Engagierte Vertreter der hier gemeinten Annahmen sind die deutschen Ärzte Heinrich Kremer, Juliane Sacher, Rainer Mutschler (Zentrum aller chronischen Erkrankungen ist die Mitochondrienstörung) und Enrico Edinger. Ein Vertreter der Mitochondrienmedizin ist auch der Rostocker Internist Bodo Kuklinski, der eine Krankheitslehre und Therapie im Spannungsfeld zwischen Mitochondrienmedizin und orthomolekularer Medizin vertritt, und letzendlich eine große Zahl von Erkrankungen auf Einwirkungen auf die Halswirbelsäule zurückführt, die zu oxidativem Stress und Mitochondrienfehlfunktion führen sollen. Neurologe und "Revitalisierungsmediziner" Edinger behauptet beispielsweise über das Thema Analyse der Herzrhythmusvariabilität (HRV) in der Behandlung von Herzkreislauferkrankungen durch die Mitochondriale Energiemedizin sich in Russland habilitiert zu haben. Auch der Medizingeschäftsmann und ehemalige Krankenpfleger Lothar Hirneise beruft sich auf die Mitochondrienschädigungshypothese. Zitat: Wenn ich also in den nächsten 20/30 Minuten das Wort Krebs benütze, dann meine ich folgendes damit: Krebs ist zuerst ein Selbstheilungsversuch, eine ganz normale "Problematik" unseres Körpers, die mit Sicherheit den Ursprung in der Zellmembran bzw. in den Mitochondrien hat.

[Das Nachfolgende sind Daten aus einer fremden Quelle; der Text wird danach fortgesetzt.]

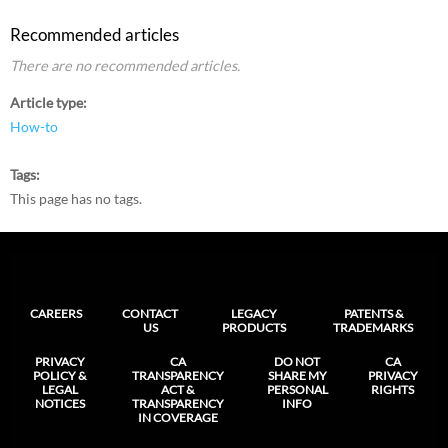
Recommended articles
There are no recommended articles.
Article type
How-to
Tags
This page has no tags.
CAREERS
CONTACT
LEGACY
PATENTS &
US
PRODUCTS
TRADEMARKS
PRIVACY
CA
DO NOT
CA
POLICY &
TRANSPARENCY
SHARE MY
PRIVACY
LEGAL
ACT &
PERSONAL
RIGHTS
NOTICES
TRANSPARENCY
INFO
IN COVERAGE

Mitochondriopathien in der Medizin

 
Mitochondriopathie in einer Muskel-Biospsie

In der wissenschaftlichen Medizin sind etwa 50 verschiedene, ausschließlich von der Mutter vererbte Erbkrankheiten bekannt, die auf eine Funktionsstörung der Mitochondrien (Mitochondriopathie) bzw. Enzymdefekte in den Mitochondrien zurückgehen. Bei Mitochondropathien sind insbesondere Organe betroffen, in denen besonders viel Energie bereitgestellt werden muss, wie Gehirn und Muskulatur. Die Diagnose einer angeborenen Mitochondriopathie kann durch eine Muskelbiopsie gesichert werden. Da es sich in der Regel um Erbkrankheiten handelt, ist eine ursächliche Therapie bisher nicht möglich. Nur sehr, sehr selten kann es durch Vergiftungen zu einer selektiven Dysfunktion der Mitochondrien kommen.

Leitbefund der Mitochondriopathien sind hohe Milchsäurewerte (Laktazidose) durch Aufstau von Pyruvat vor dem Citratzyklus.